[Page-level text extractions]
%%

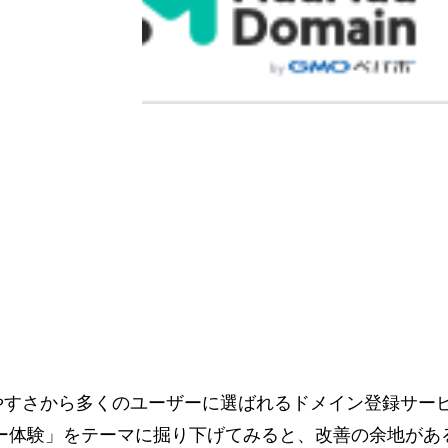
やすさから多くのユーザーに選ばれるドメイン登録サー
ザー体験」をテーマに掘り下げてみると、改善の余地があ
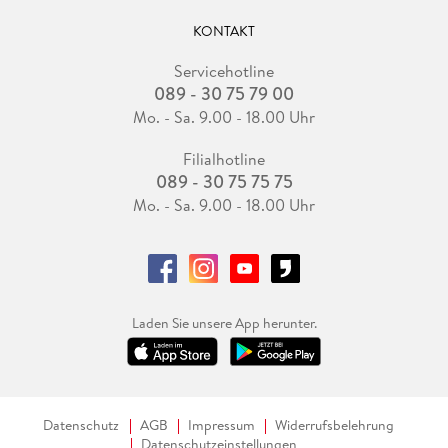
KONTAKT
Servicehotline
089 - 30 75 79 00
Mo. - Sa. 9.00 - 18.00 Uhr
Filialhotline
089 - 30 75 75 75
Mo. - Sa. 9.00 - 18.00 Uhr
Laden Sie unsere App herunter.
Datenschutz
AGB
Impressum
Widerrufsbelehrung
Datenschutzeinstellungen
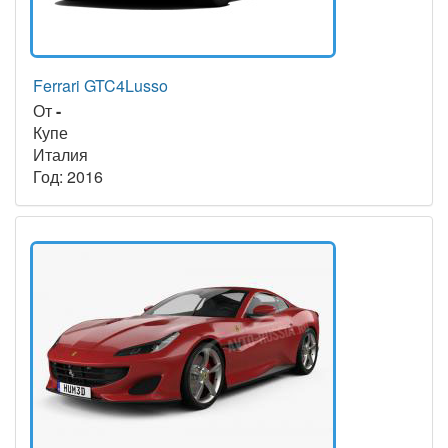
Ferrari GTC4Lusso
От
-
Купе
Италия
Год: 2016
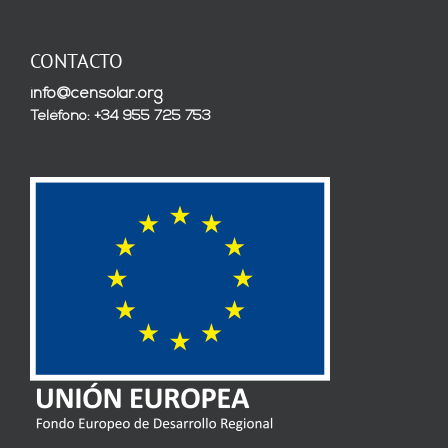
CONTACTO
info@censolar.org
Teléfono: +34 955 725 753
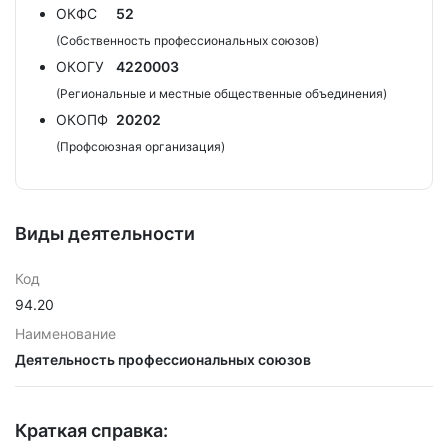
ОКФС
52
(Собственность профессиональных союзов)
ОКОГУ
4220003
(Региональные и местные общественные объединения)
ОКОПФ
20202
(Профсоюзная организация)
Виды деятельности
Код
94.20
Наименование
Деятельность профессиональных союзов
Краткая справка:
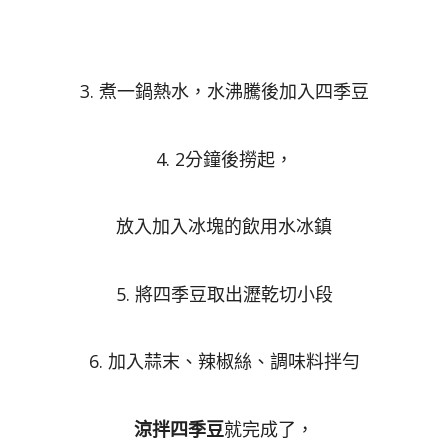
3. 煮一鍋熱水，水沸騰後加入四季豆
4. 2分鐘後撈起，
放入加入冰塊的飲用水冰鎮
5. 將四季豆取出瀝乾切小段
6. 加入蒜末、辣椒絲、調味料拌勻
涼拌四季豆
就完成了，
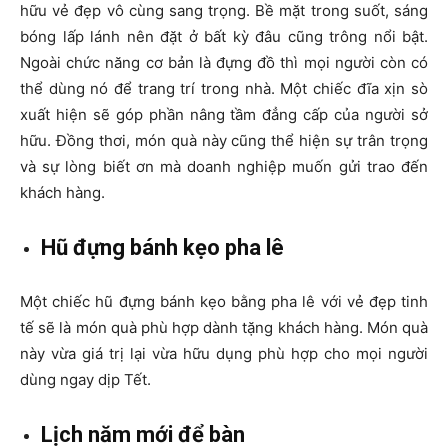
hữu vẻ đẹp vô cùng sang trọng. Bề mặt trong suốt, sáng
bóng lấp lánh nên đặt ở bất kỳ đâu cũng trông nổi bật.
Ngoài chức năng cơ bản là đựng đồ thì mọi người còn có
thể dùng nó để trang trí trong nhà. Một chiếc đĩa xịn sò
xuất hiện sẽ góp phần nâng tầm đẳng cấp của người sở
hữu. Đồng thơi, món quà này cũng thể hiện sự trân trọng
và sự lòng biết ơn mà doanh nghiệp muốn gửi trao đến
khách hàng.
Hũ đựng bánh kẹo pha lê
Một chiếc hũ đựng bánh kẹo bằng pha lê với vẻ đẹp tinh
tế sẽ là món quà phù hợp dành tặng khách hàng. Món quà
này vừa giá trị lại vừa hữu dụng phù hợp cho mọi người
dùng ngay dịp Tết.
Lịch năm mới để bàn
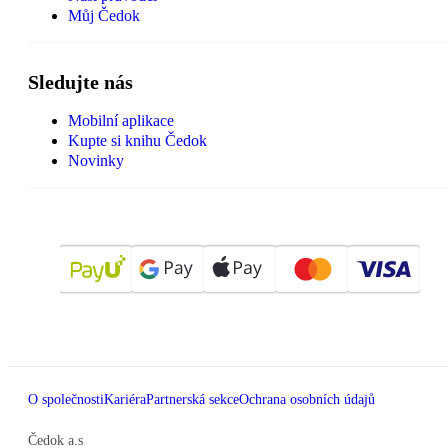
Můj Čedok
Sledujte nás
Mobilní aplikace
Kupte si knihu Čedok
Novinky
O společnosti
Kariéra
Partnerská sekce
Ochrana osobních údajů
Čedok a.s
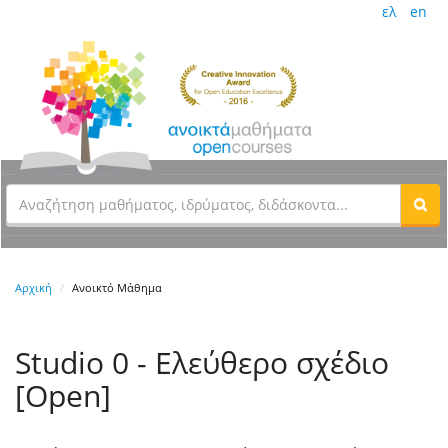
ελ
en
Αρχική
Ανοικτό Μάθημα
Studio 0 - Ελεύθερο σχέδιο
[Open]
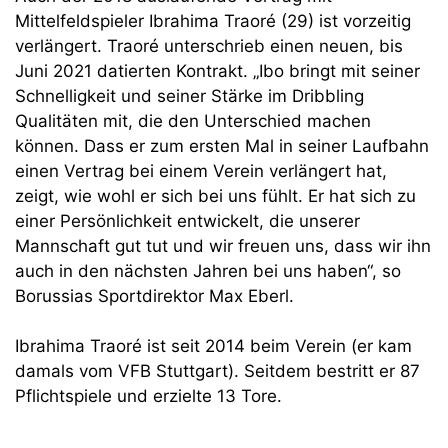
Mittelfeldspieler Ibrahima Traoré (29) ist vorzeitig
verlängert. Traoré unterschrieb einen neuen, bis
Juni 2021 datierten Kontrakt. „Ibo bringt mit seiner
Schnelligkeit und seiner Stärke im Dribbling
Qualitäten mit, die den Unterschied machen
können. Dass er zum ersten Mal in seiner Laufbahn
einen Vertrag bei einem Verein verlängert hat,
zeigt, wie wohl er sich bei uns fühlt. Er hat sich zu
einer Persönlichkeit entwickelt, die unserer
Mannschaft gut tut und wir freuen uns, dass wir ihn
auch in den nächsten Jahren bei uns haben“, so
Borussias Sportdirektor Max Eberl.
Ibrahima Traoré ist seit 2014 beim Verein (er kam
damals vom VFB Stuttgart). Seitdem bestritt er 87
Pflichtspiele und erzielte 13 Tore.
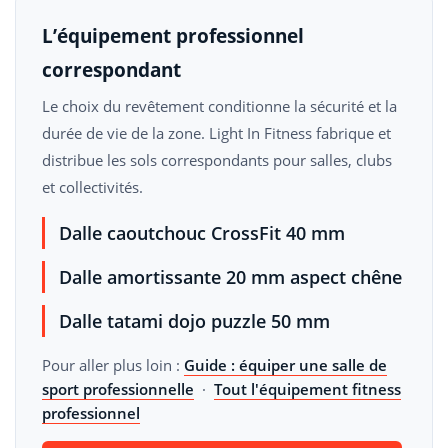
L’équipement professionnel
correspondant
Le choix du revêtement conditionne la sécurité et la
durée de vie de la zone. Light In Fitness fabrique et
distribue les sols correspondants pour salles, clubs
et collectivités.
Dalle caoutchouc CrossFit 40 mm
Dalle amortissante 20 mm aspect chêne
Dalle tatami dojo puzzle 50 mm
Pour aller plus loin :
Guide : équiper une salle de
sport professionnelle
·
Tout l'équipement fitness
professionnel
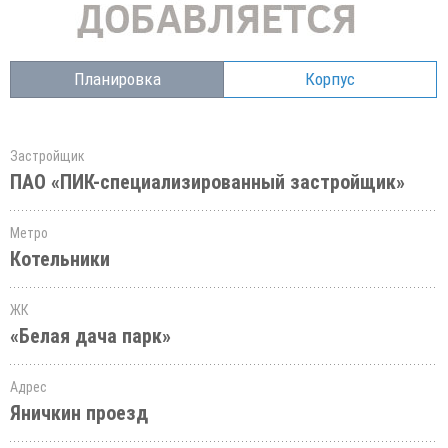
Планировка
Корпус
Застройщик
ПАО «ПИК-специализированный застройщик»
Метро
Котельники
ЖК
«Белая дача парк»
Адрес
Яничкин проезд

%%
%%

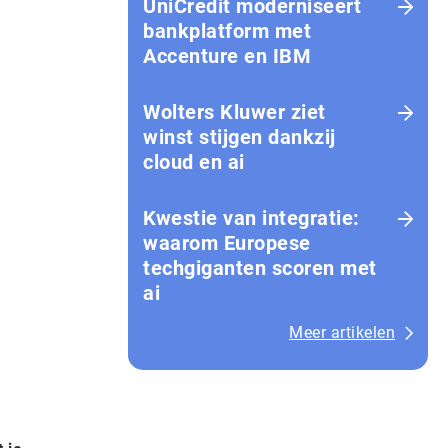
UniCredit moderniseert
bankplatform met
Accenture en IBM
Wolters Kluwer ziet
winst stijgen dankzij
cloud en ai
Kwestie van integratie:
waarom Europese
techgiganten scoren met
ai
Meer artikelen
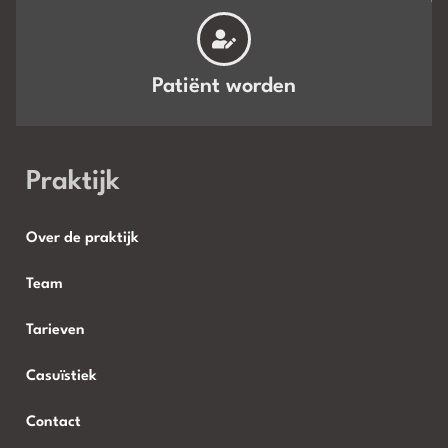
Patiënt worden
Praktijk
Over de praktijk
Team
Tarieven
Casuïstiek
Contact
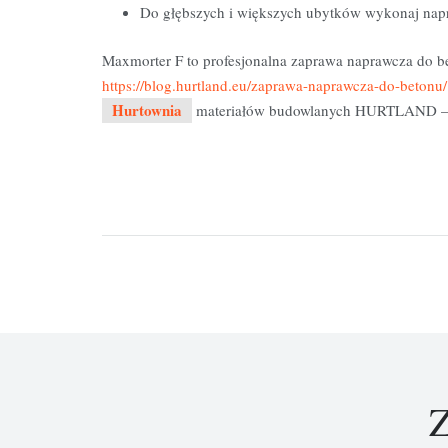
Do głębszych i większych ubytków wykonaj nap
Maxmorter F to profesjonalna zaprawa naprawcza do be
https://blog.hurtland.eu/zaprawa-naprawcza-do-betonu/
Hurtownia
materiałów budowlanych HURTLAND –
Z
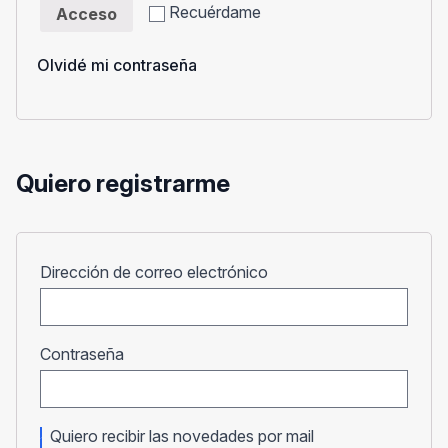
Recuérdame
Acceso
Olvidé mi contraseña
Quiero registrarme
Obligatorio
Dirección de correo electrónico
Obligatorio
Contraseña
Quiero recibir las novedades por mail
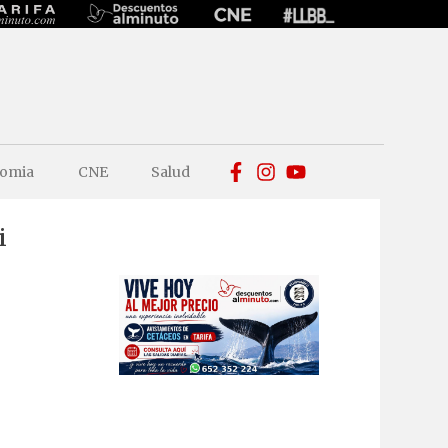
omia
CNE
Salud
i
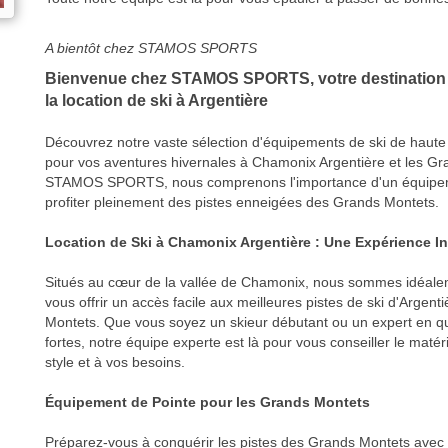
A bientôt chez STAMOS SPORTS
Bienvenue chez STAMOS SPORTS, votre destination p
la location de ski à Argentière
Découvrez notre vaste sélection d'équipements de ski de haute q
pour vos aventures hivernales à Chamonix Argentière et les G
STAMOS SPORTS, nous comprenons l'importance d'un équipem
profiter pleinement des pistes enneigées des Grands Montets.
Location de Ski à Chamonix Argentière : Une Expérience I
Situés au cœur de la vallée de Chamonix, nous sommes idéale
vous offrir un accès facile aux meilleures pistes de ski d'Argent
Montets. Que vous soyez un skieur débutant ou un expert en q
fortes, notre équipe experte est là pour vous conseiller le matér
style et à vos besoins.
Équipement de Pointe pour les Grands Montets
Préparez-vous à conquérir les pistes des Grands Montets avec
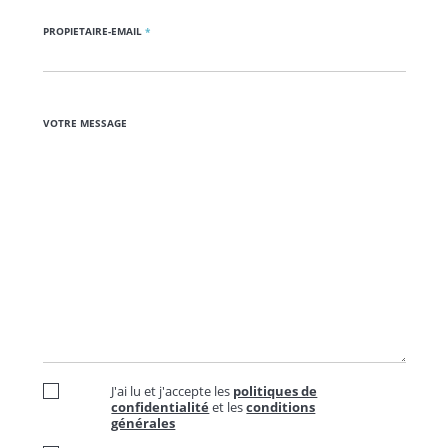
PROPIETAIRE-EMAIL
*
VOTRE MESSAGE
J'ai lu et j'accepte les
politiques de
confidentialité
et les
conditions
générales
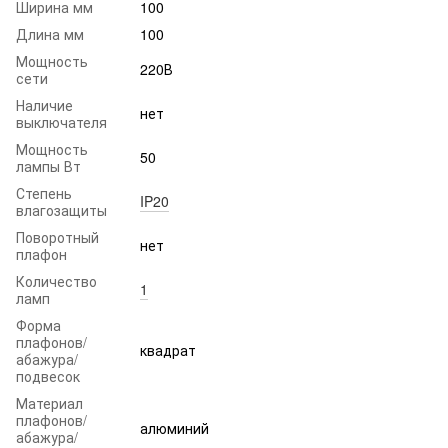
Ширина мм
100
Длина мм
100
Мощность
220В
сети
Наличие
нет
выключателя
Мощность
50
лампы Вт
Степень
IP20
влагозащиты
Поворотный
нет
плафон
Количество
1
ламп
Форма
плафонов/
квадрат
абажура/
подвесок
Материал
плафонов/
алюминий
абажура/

%%

### Assignment
Each line in the data that holds the string "naprawcza" should be found and copied.

### Answer box
Maxmorter F to profesjonalna zaprawa naprawcza do be
https://blog.hurtland.eu/zaprawa-naprawcza-do-betonu/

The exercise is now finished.